Kitapta, annesi babası ayrı 17 yaşındaki bir kızın günlüklerinden yola çıkılarak bu ayrılığın kıza yaratmış olduğu psikolojik durumlar ortaya seriliyor. Kitabındaki karakterlerin gerçek karakter olduğunu ve hikayeyi bunun üzerinden kurguladığını ifade eden Derya Aydın; “Yazarken o hayal dünyasına giriyorsunuz sonuçta ama bu kitaptaki bir çok karakter gerçekte olan karakterler. İsimleri farklı. Böyle söyleyince benim hikayem sanıyorlar ama benim hikayem değil. Kitap dramatik de değil, yani üzülebileceğiniz yerler var ama eğlenceli bir kız aslında kitaptaki kız, arkadaş ortamıyla da aynı şekilde. Gerçek kişiler var ve hayal gücüyle birleştirdim. Birde ben hayatı gözlemlemeyi çok seviyorum. Gözlemlemenin sonunda sanırım ortaya çıkan bir şey. Devamını da yazıyorum şuanda. Kitabımda belirli insanların hayatlarından kesitler bulabilirsiniz. Kitapta geçen mekanların hemen hemen hepsi gittiğim, bildiğim mekanlar. O yüzden anlatırken de çok rahat anlatabildim” dedi.

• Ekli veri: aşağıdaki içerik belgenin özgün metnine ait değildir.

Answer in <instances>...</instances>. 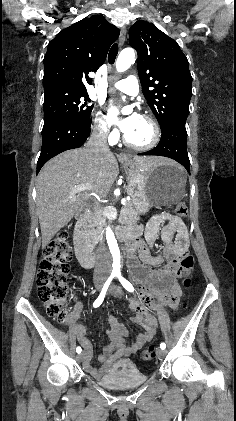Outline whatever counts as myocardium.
<instances>
[{"instance_id":"myocardium-1","label":"myocardium","mask_w":236,"mask_h":421,"mask_svg":"<svg viewBox=\"0 0 236 421\" xmlns=\"http://www.w3.org/2000/svg\"><path fill=\"white\" fill-rule=\"evenodd\" d=\"M139 117L143 118L145 121H147L150 124V126L152 128V131H153V137H152L151 141L147 144H144V145L134 144V143H132L128 140V138L125 134L123 136V142L127 147H129L131 149H134V150H137V151L152 150L160 142V139H161L160 127H159L158 123L152 117H150L148 115L141 114Z\"/></svg>"}]
</instances>
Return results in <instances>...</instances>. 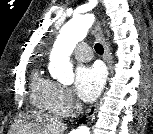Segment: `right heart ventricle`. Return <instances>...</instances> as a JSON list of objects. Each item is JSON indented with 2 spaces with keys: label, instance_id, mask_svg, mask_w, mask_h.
<instances>
[{
  "label": "right heart ventricle",
  "instance_id": "1",
  "mask_svg": "<svg viewBox=\"0 0 153 134\" xmlns=\"http://www.w3.org/2000/svg\"><path fill=\"white\" fill-rule=\"evenodd\" d=\"M53 82L45 78L40 71L36 69L31 81V100L38 107L51 110V95Z\"/></svg>",
  "mask_w": 153,
  "mask_h": 134
}]
</instances>
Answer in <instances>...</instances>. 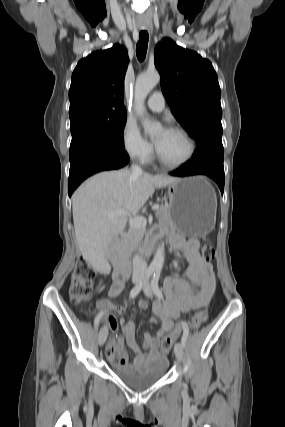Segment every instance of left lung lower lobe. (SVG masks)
<instances>
[{
  "label": "left lung lower lobe",
  "mask_w": 285,
  "mask_h": 427,
  "mask_svg": "<svg viewBox=\"0 0 285 427\" xmlns=\"http://www.w3.org/2000/svg\"><path fill=\"white\" fill-rule=\"evenodd\" d=\"M224 150L222 143H209L197 148L193 158L187 161L176 171L170 172L172 176H189L204 174L211 177L219 186L221 193L224 191Z\"/></svg>",
  "instance_id": "obj_1"
}]
</instances>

“Yazmak beni rahatlatıyor”


Yazma isteğinin doğuştan gelen bir yetenek olduğunu ifade eden Derya Aydın; “Bunu bana çok soruyorlar, ‘Yetenek mi, sonradan öğrenilebilir mi’ diye. Bana kalırsa yazma işi bir yetenek. Yeteneğiniz varsa onu geliştirebilirsiniz. Çok kitap okuyarak kelime haznenizi kuvvetlendirerek bakış açınızı genişleterek yazmanızı daha iyi yapabilirsiniz. Çünkü benim bir çok bir cümle yazamıyorum diyor, ben de resim yapamıyorum örneğin. Bir çok şeyi yapamıyorum ama yazmak beni rahatlatan bir şey. Genelde geceleri yazabiliyorum. Herhalde kendimi daha sakin hissediyorum, daha sessiz ortamlarda. Yetenek olduğunu düşünüyorum ama yanılıyor olabilirim benim düşüncem bu şekilde” dedi.

Yazmaya başladığı zamanlarda özellikle ablasının çok destek olduğunu ifade eden Aydın; “O dönemlerimde romanımı ablam ve birkaç arkadaşım okumuştu. Ablam devam etmemi çok istedi. ‘Yazmaya devam et, bak çok güzel yazıyorsun, çok başarılı olabilirsin’ diyerek bana hep destek oldu. Ama o dönem derslerim çok ağırdı. Daha sonra da evlilik hayatı derken süreç biraz uzadı. Eşim de yazmaya devam etmem ve romanımı bitirmem için çok destek oldu” dedi.

Yazmayı sevip, bir türlü adım atmayanlara, yazmaya devam etmelerini tavsiye eden Aydın; “Sanırım yazmaktaki en büyük engel büyük hedefler koymamızdan kaynaklı. Yani yazmayı seviyorsanız o yüzden yazmalısınız. Ben, çok büyük hedeflerle bu yola çıkmadım biraz önce de söylediğim gibi kitabımı kendim için, başarmak için bastırmak istedim. Ama daha bir ay olmadı o kadar tanımadığım insanlar benim kitabımın reklamlarını yapıyorlar ki çok güzel dönüşler oldu. Çok beklentiniz olmadığında sanırım daha başarılı oluyorsunuz. Yani sizin yazdığınız bir şeyin bir başkası tarafından beğenilmesi çok güzel bir mutluluk ve yazmayı seven insanlarında devam etmesini istiyorum” dedi.

İlk kitap, ilk imza


“Affetmek Yetmez” kitabıyla ilk imza günün düzenleyecek olan Derya Aydın, çok heyecanlı olduğunu ifade ederek; “28 Aralık Cumartesi günü, Sıla kitapevinde olacak imza günümüz. İlk imza günüm olacak. Aslında heyecanlıyım ve nasıl bir şey olacak hiç bilmiyorum. Güzel olacağına inanıyorum” dedi.